However, there’s a huge caveat—the AI will always be only as smart as the list of examples it can draw upon. Because we’re not yet anywhere close to the area of spontaneous or meaningful conversations, you should think more of simple support queries like “Can I get a refund?” or, in the case of an HR automation bot like Talla, for example, “What’s your vacation policy?” Managing expectations will prove key in this instance. But then again, a lot of support queries are fairly simple, they often recur, and answers don’t change a lot as time passes—that’s why call centers can write scripts and not worry about high employee retention. If you’re able to identify similar information flows in your company and break them down into smaller, easy-to-handle tasks, you too will be able to unleash the power of automation.

🌇 Identifying classification tasks

Last but not least, classification, which we’ve discussed it briefly in the previous section. A classification task is a machine learning task that automatically assigns similar items to a common group. Traditionally, classification has been used to perform jobs such as recognizing and preventing spam or quarantining sensitive content, more recently, however, the number of potential applications of this particular task has broadened significantly.

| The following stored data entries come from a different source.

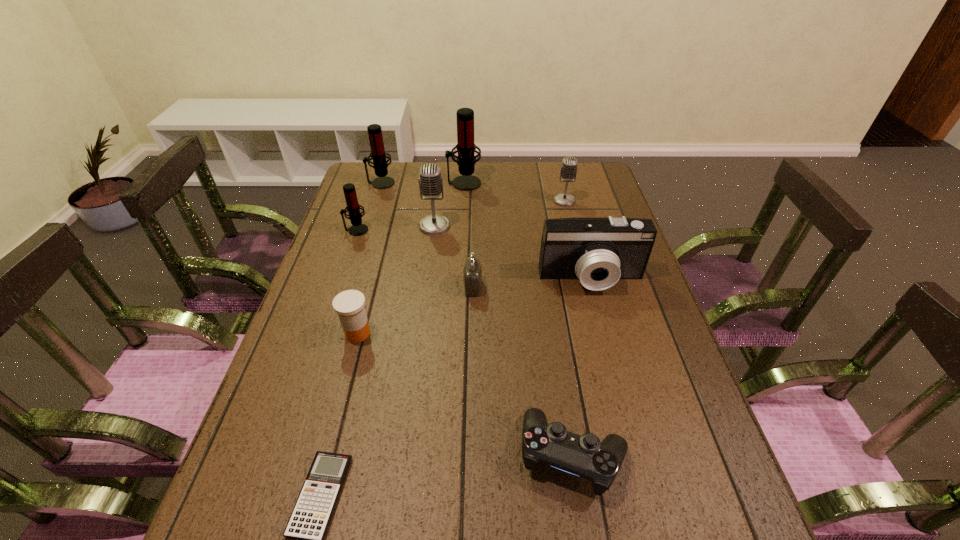 Where is `vacant space located at the front of the padlock near the keyhole`? This screenshot has height=540, width=960. vacant space located at the front of the padlock near the keyhole is located at coordinates (529, 287).

Identify the location of vacant space located on the label of the medicine. The height and width of the screenshot is (540, 960). (345, 384).

In order to click on medicine located at the left edge in this screenshot , I will do `click(349, 305)`.

Locate an element on the screen. This screenshot has height=540, width=960. camcorder located in the right edge section of the desktop is located at coordinates (599, 251).

Find the location of a particular element. The height and width of the screenshot is (540, 960). microphone located at the right edge is located at coordinates (568, 171).

You are a GUI agent. You are given a task and a screenshot of the screen. Output one action in this format:
    pyautogui.click(x=<x>, y=<y>)
    Task: Click on the object that is at the far left corner
    The height and width of the screenshot is (540, 960).
    Given the screenshot: What is the action you would take?
    pyautogui.click(x=378, y=154)

At what (x,y) coordinates should I click in order to perform the action: click on object that is at the far right corner. Please return your answer as a coordinate pair (x, y). This screenshot has height=540, width=960. Looking at the image, I should click on point(568,171).

Identify the location of vacant region at the far edge of the desktop. The image size is (960, 540). (492, 190).

The width and height of the screenshot is (960, 540). In the image, there is a desktop. In order to click on vacant space at the near edge in this screenshot , I will do `click(463, 539)`.

The image size is (960, 540). What are the coordinates of `vacant space at the left edge` in the screenshot? It's located at (367, 255).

I’ve already mentioned two examples before: classifying support queries and medical symptoms. The other obvious example is classifying images—a task with consistently high levels of accuracy. And I don’t mean static images only; with methods like deep learning, even live camera data can yield accurate results, classifying objects in real time. In such cases, AI helps you improve your value proposition by letting you create a smarter email client like Gmail or a smarter photo sharing app like Google Photos, which knows how to effortlessly recognize people and places in the photos you take in order to create smart albums.

Other applications can be ground-breaking, too. For example, thanks to HBO and their hit TV show Silicon Valley, there's finally an app that will tell you whether the object you’re pointing at with your phone's camera is a hot dog or not. It is very good.

Jokes aside, the classification task can help you review any kind of data that you can label, even if there are multiple attributes to take care of. Law is a good example. Soon, AI will help lawyers and judges classify cases and accurately predict whether or not any statutes or regulations were broken. After all, common law is based on precedent, and a precedent-based system does classify prior verdicts in order to predict newer decisions based on the older ones. Similarly, civil law often assumes that law is a closed system made up of a finite set of discrete rules. Given that the rules are kept up to date and each legal case is properly labeled and classified, it should be possible to accurately predict new rulings with AI.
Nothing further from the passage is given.